March 16, 1867: People vs. Carlisle Barracks
Open hostility once existed between soldiers at Carlisle Barracks and civilians in town. Back then, the post was operated by a small staff. As a result, training was inadequate and discipline poor. Come payday, unsavory soldiers visited the saloons, dancehalls and brothels of Carlisle’s east end where they mixed it up with townsfolk out to cause a ruckus. The lingering frustration exploded on March 16, 1867, which was an election day.

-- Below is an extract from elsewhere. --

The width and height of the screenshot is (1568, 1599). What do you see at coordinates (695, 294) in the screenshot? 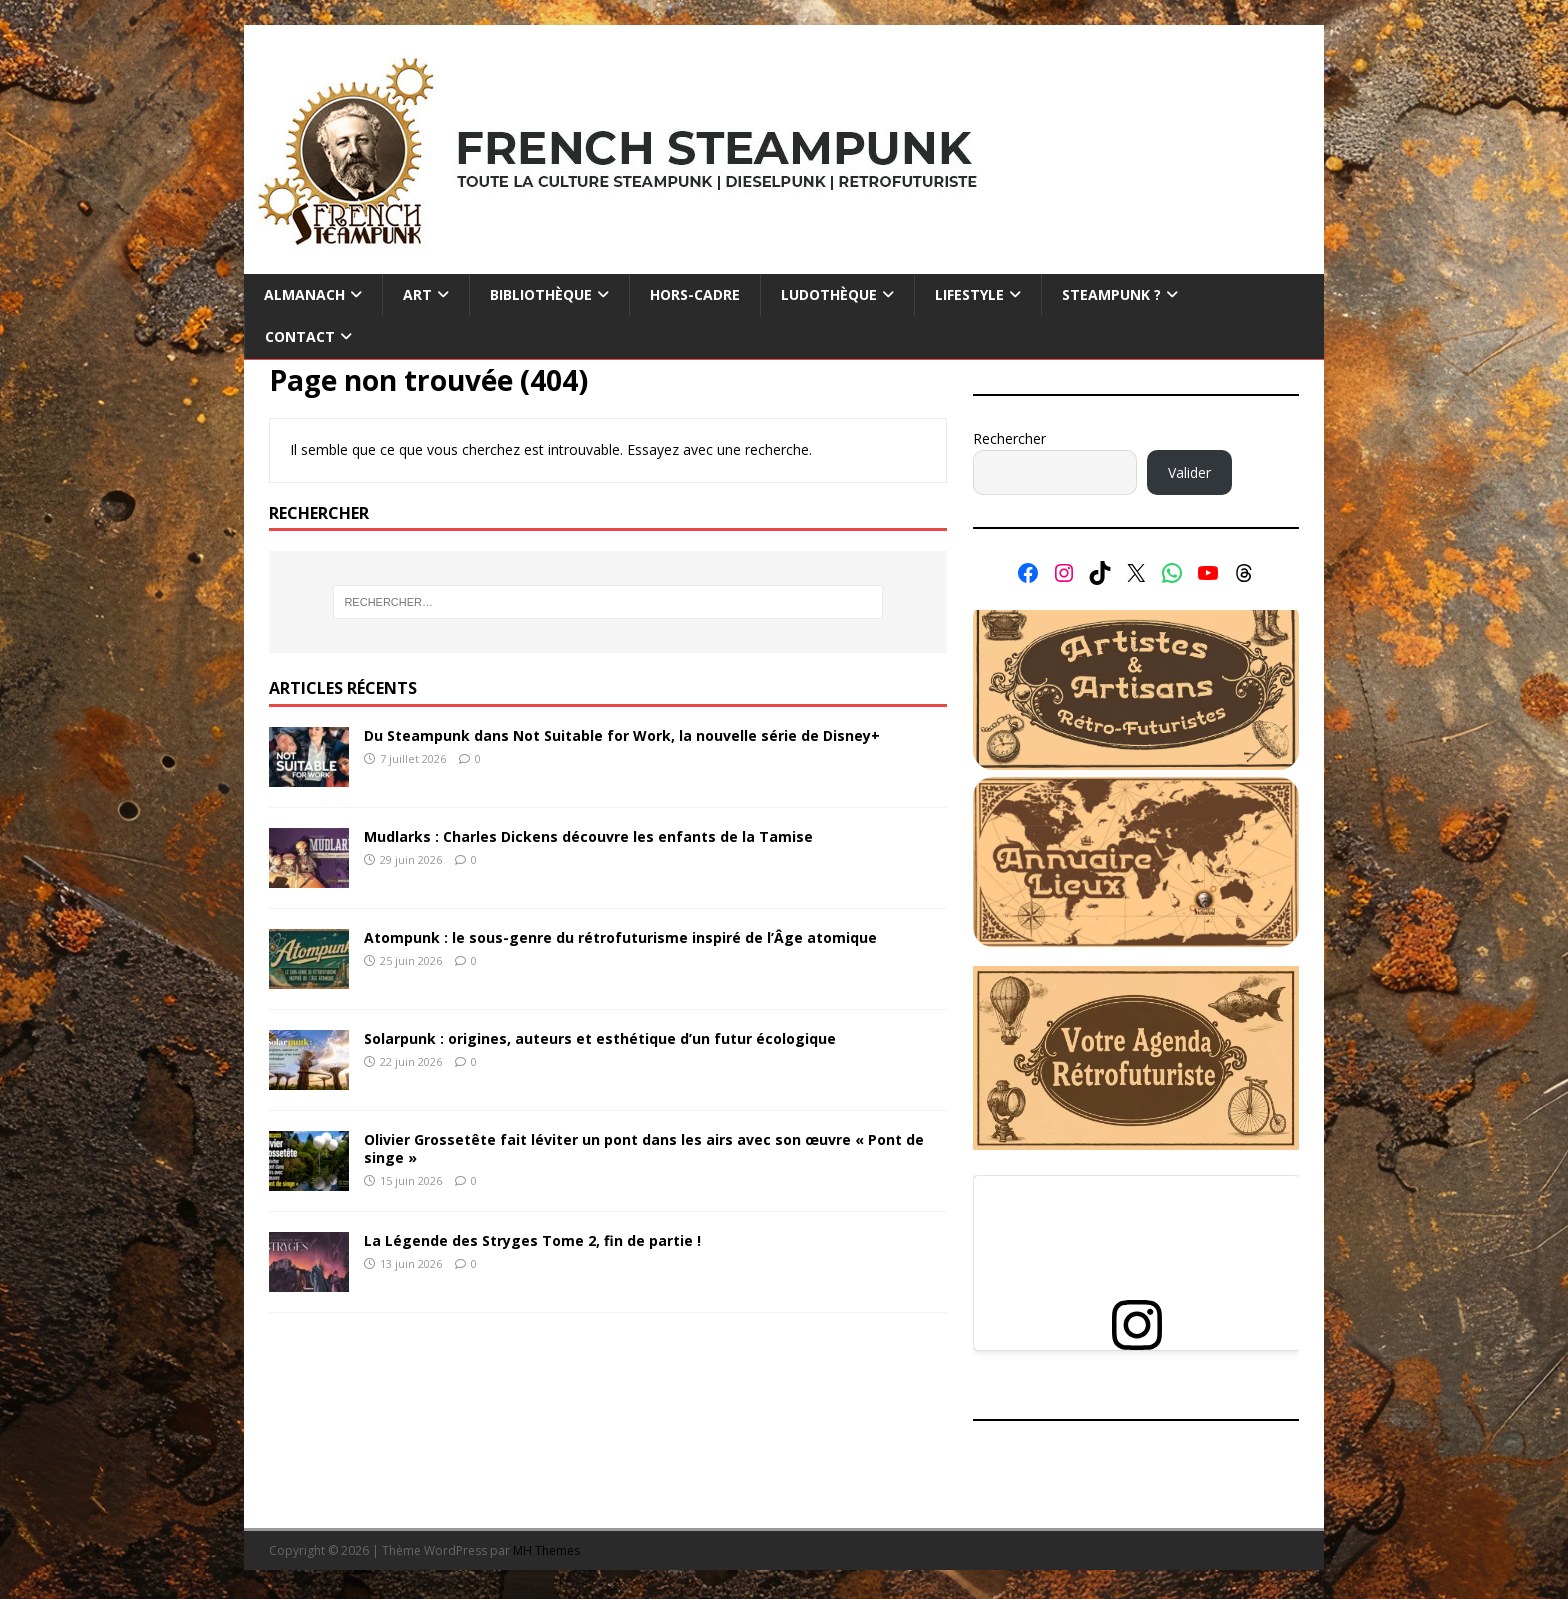
I see `Hors-cadre` at bounding box center [695, 294].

It started early that evening when Augustus Hamill and John Gilmer got into a fight with two soldiers in the Square. The men bested the soldiers who returned to the post. A group of 25 to 50 soldiers assembled at the Barracks around 8 p.m. armed with carbines, sabers and revolvers. They marched to the Square arriving at the railroad tracks facing the north side of the Old Courthouse. There, civilians had gathered to await election returns.
The soldiers were greeted with jeers and insults followed soon after by sticks and stones. The order was given to fire a volley into the crowd who scattered in all directions. But when the civilians reached cover and had access to guns, they returned to the Square from all quarters to fire back at the soldiers who were forced to retreat. The garrison commander responded by dispatching a unit of cavalry to arrest and roundup the wayward soldiers. But this gesture was misinterpreted by the civilians as an attempt to send in reinforcements so the firing continued. In the ensuing violence, Hamill was killed, Gilmer killed a sergeant and more than a dozen people were wounded.
Dec. 27, 1951: Spare the Market House
Carlisle was in an uproar after the borough council on Nov. 28, 1951, decided to close the Market House following an undisclosed order by the Department of Labor and Industry deeming it unsafe. The decision was made without prior public notice, sparking such outrage that about 350 local residents gathered at the Old Courthouse on Dec. 27 to adopt a resolution to force the council to postpone a plan to demolish the Market House.
This set in motion weeks of research by local attorneys looking for any document in support of the opposition. They found plans and letters from the Penn family dating back to when Carlisle was laid out. This research formed the basis of a lawsuit filed against the borough on Feb. 29, 1952.
The Supreme Court of Pennsylvania ruled in favor of the borough in the action. Demolition of the Market House was completed on or about March 25, 1952. The new courthouse was built on the site
History Squared 1955
Aug. 2, 1955: Courtroom shooting
The heat was oppressive the day local residents heard gunshots through the open windows of the second-floor courtroom of the Old Courthouse on the Square. It was about 12:36 p.m. on Aug. 2, 1955. Within 45 minutes, an attorney would be dead and three other victims hospitalized. Seven weeks later, on Sept. 23, Percy Haines would be tried for murder in the same courtroom where he pulled out a handgun and mortally wounded John D. Faller Jr.
A Newville area farmer, Haines at age 60 was just handed what he called “a raw deal in court.” County Judge Mark Garber had completed a nonsupport hearing during which he ordered Haines to pay his estranged wife Lulu Haines $50 a month. Within minutes, Haines drew a revolver from a pouch he had sewn into his clothing and fired four shots, wounding Faller, Garber, Lulu and her attorney George Black of Chambersburg.
The gunshots from that incident echo to this day in tighter courtroom security and the presence of a metal detector in the courthouse lobby. The irony was Faller had nothing to do with the nonsupport action Lulu had brought against Percy. Court procedure required a local attorney to sit in as an associate counsel when a lawyer from outside the county appears in court.